Ion transport in an electron cyclotron resonance plasma

Abstract

Electron cyclotron resonance (ECR) plasma reactors are being developed for etching and deposition of thin films during integrated circuit fabrication. To control critical parameters such as the flux and energy distribution of ions impacting surfaces, it is necessary to understand how these parameters are influenced by physical construction, electromagnetic design, and chemical kinetics. In this work, we report detailed measurements of ion velocity distributions in both the source and reactor regions of an ECR system using mixtures of Ar and He. Using Doppler-shifted laser-induced fluorescence spectroscopy, we measure metastable Ar-ion velocity distributions parallel and perpendicular to the magnetic field direction as a function of magnetic field amplitude, pressure, rf bias voltage, and microwave power. The measurements, in turn, are used to estimate the magnitude of electrostatic potentials and fields parallel and perpendicular to the magnetic field. Indicative of ion trapping, we find nearly isotropic ion velocity distributions when the source is operated as a magnetic mirror and the He partial pressure is low; higher He pressures tend to cool the parallel velocity distribution.
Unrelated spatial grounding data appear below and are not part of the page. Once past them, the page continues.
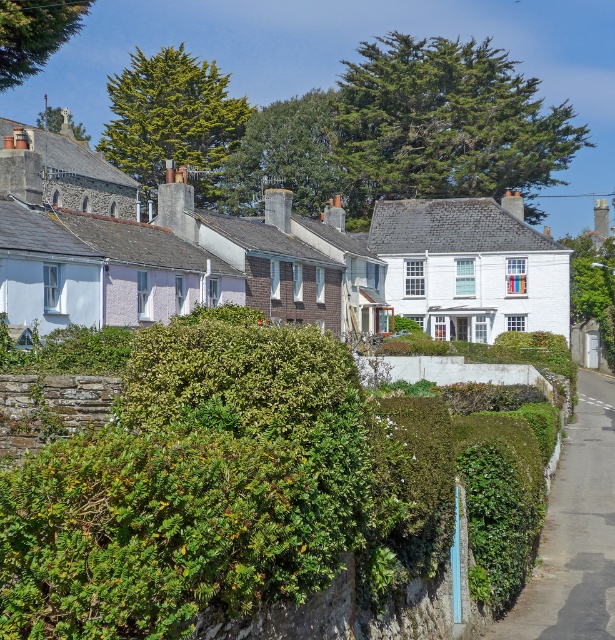 Between green leafy hedge at center and green leafy hedge at lower right, which one is positioned higher?

green leafy hedge at center is above.

Does green leafy hedge at center appear under green leafy hedge at lower right?

No.

Measure the distance between point (x=258, y=557) and camera.

Point (x=258, y=557) is 17.75 feet away from camera.

Identify the location of green leafy hedge at center. (255, 486).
Downstream, we consistently observe bimodal ion velocity distributions: the fast component, created in the source, follows magnetic flux lines into the reactor; the slow component, created mostly where the plasma expands from the source into the reaction chamber, is more isotropic. The relative amplitudes of these two components, the average ion energy, and the ion energy distribution are easily controlled by changing pressure and magnetic field.